A/B testing is one of the most powerful tools for determining which of two (or more) ways to design a customer experience is better. It can be used for almost any customer experience, and provides definitive data on which design is better based on almost any set of criteria.

Stripping off the jargon, an A/B test is really just a controlled experiment like what we all learned about in 8th grade science class. "A" and "B" are two different versions of whatever you're trying to evaluate: it might be two different website designs, two different speech applications, or two different training programs for contact center agents. The test happens when you randomly assign customers to either "A" or "B" for some period of time and collect data about their performance.

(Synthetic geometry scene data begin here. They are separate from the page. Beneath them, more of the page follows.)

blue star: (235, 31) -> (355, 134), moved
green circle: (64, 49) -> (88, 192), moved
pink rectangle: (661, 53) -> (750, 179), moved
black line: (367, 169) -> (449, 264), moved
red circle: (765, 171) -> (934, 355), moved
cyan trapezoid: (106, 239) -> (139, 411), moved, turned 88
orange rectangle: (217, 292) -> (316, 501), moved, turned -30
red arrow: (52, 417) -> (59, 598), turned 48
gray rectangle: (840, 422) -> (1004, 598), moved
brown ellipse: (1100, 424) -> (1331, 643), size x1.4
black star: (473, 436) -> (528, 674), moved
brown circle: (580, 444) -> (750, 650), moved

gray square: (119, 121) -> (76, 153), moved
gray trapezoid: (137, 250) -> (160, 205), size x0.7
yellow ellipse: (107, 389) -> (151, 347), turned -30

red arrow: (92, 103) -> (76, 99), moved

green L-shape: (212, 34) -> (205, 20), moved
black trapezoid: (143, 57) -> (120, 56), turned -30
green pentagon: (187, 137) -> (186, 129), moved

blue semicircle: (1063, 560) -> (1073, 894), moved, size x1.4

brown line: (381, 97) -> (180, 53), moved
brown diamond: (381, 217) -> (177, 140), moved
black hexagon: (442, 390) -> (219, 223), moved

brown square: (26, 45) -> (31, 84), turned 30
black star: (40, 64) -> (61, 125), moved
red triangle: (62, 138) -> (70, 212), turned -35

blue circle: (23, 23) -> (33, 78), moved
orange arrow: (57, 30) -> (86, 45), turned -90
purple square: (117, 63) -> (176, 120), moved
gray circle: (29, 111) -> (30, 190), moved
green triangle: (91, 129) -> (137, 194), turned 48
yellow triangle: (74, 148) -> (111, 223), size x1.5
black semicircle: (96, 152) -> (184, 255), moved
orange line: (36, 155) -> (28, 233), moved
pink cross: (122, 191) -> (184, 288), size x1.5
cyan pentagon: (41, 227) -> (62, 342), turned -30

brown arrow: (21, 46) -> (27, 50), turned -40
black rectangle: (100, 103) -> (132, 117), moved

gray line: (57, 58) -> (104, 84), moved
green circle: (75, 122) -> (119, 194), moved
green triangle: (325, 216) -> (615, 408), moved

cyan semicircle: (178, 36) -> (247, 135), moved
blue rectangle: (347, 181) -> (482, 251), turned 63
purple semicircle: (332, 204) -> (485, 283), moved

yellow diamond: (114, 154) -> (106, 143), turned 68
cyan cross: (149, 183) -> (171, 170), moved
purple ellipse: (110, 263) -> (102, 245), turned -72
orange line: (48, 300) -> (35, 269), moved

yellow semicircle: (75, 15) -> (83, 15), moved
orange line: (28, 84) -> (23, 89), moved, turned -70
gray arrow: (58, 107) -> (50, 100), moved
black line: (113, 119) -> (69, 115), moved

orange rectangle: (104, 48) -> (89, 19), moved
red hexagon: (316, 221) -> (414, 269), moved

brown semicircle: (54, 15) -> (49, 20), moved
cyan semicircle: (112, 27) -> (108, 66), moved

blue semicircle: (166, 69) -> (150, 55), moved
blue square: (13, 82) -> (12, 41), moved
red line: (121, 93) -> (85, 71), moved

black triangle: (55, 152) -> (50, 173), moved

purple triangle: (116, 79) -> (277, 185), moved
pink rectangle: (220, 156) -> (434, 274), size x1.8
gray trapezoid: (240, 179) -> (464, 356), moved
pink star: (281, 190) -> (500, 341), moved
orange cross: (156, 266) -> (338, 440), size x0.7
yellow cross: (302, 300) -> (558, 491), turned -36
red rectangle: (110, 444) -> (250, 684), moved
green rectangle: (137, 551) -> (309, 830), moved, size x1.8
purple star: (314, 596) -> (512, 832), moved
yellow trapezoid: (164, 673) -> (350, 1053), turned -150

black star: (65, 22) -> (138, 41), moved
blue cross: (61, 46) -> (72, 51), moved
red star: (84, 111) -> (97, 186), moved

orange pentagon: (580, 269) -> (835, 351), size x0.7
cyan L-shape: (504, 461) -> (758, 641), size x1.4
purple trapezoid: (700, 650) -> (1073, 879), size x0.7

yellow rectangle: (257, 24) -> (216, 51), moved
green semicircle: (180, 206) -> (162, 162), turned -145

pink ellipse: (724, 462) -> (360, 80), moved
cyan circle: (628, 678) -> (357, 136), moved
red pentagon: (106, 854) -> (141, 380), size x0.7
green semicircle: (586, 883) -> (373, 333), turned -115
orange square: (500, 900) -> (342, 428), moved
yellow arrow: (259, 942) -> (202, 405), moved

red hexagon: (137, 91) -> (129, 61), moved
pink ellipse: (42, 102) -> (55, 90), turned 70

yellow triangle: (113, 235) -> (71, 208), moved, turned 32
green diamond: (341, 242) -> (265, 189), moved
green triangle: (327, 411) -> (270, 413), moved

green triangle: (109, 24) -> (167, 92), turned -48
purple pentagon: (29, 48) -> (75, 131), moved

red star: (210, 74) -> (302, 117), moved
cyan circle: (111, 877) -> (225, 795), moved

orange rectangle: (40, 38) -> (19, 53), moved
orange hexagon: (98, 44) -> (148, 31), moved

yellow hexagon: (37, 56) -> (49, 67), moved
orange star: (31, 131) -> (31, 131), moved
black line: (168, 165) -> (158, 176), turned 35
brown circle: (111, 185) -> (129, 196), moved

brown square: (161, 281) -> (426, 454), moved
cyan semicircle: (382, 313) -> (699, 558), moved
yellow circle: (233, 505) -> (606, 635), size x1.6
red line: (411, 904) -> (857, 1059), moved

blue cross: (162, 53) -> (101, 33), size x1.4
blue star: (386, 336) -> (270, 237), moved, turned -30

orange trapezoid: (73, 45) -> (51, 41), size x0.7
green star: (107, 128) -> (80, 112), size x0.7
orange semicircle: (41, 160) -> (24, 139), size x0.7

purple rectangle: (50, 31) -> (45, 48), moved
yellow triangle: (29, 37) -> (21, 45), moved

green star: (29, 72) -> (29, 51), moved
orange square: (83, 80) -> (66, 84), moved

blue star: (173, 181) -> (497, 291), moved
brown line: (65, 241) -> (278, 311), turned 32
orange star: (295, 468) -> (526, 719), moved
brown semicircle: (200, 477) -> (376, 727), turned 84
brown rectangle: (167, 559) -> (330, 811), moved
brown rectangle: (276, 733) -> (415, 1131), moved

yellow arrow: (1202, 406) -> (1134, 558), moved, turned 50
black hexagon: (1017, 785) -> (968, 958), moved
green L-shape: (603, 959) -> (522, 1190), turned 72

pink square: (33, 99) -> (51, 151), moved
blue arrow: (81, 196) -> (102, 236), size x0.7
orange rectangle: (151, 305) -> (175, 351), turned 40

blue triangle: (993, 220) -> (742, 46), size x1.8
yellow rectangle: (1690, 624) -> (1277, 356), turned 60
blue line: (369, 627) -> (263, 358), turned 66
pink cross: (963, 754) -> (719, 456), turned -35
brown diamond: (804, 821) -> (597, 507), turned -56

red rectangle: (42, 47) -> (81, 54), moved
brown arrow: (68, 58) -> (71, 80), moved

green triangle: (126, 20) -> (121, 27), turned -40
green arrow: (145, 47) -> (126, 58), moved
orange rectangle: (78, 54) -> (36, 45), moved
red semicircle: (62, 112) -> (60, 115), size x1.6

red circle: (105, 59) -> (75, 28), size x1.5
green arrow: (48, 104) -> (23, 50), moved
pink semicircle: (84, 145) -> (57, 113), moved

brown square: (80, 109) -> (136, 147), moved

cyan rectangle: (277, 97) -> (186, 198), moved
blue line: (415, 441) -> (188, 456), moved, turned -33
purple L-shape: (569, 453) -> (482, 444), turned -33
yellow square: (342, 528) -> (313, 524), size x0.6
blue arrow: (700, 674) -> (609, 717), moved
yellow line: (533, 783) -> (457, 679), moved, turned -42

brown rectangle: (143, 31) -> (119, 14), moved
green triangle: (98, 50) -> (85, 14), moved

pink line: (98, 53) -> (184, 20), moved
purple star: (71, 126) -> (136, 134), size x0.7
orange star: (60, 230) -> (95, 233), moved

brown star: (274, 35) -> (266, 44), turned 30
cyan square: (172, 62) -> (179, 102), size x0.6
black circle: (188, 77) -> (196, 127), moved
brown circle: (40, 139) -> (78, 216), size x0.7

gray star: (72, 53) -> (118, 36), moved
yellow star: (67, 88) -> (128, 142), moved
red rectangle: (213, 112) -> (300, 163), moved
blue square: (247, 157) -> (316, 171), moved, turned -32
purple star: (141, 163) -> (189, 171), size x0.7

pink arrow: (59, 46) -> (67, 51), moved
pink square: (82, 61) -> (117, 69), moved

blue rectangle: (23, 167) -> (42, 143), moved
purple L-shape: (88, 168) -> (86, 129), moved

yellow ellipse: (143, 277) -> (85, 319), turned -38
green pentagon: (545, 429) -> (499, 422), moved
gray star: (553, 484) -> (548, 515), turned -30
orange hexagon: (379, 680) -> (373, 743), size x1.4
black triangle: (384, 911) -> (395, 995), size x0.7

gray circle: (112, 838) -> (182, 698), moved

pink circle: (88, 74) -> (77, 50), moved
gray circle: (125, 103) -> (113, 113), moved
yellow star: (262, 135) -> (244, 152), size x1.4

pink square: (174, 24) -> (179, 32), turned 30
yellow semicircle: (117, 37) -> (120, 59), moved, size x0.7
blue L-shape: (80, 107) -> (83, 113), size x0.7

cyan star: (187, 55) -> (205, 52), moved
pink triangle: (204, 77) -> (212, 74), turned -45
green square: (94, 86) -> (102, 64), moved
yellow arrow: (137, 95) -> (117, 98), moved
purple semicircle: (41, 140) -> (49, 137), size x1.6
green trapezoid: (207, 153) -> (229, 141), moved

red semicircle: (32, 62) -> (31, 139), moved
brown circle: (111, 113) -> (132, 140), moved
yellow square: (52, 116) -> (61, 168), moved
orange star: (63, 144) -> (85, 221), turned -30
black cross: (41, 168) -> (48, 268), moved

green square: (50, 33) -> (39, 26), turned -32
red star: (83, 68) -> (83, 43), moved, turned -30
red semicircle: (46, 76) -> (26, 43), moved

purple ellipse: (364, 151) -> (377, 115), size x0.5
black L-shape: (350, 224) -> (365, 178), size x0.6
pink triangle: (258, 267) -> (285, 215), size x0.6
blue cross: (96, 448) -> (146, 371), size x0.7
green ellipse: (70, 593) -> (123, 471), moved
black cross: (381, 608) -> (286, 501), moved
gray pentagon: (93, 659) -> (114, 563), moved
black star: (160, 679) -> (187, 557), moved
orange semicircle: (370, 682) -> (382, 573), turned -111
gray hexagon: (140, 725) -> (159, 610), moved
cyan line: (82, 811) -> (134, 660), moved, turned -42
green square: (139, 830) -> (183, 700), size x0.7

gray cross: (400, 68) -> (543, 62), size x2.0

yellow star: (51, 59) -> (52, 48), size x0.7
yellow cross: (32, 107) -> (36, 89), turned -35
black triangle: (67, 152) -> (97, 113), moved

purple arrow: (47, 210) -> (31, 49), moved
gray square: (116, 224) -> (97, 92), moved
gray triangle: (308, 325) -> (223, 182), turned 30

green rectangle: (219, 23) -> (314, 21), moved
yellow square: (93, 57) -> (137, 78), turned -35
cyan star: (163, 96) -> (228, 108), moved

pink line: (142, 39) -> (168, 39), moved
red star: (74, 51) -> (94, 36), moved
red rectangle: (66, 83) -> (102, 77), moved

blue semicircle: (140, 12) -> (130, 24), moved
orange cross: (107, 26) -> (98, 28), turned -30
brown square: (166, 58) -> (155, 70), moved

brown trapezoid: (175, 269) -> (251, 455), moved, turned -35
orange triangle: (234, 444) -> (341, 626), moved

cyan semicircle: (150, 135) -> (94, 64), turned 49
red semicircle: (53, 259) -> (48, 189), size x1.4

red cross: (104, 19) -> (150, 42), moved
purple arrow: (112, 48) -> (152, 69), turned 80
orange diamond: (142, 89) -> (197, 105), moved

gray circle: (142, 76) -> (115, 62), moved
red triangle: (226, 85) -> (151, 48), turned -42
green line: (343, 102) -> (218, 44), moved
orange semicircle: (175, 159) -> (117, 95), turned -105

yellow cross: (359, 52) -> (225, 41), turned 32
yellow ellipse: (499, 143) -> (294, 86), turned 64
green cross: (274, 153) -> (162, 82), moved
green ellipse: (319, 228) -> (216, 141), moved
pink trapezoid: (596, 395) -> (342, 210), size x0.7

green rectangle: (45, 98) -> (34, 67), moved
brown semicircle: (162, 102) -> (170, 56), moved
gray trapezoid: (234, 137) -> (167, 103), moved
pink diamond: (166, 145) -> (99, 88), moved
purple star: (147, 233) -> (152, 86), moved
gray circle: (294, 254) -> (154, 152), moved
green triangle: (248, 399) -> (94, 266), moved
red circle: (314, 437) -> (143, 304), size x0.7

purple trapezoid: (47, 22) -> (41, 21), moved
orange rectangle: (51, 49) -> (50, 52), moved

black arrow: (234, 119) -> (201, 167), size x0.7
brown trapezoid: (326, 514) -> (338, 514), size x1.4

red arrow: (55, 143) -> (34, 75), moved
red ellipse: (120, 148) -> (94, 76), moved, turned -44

Conducting a proper A/B test isn't difficult but it does require some attention to detail. A good test must have:

  • Proper Controls: You want the "A" and "B" test cases to be as similar as possible except for the thing you are actually testing, and you want to make sure customers are being assigned as randomly as possible to one case or the other.
  • Good Measurements: You should have a good way to measure whatever you're using for the decision criteria. For example, if the goal of the test is to see which option yields the highest customer satisfaction, make sure you're actually measuring customer satisfaction properly (through a survey, as opposed to trying to infer satisfaction levels from some other metric).
  • Enough Data: As with any statistical sampling technique, the accuracy goes up as you get data from more customers. I recommend at least 400 customers in each test case (400 customers experience version A and 400 experience version B, for 800 total if you are testing two options). Smaller samples can be used, but the test will be less accurate and that needs to be taken into consideration when analyzing the results.

In the real world it's not always possible to do everything exactly right. Technical limitations, project timetables, and limited budgets can all force compromises in the study design. Sometimes these compromises are OK and don't significantly affect the outcome, but sometimes they can cause problems.

For example, if you're testing two different website designs and your content management system doesn't make it easy to randomly assign visitors to one version or the other, you may be forced to do something like switch to one design for a week, then switch to the other for a week. This is probably going to work, but if one of the test weeks also happens to be during a major promotion, then the two weeks aren't really comparable and the test data isn't very helpful.

But as long you pay attention to the details, A/B testing will give you the best possible data to decide which customer experience ideas are worth adopting and which should be discarded. This is a tool which belongs in every CX professional's kit.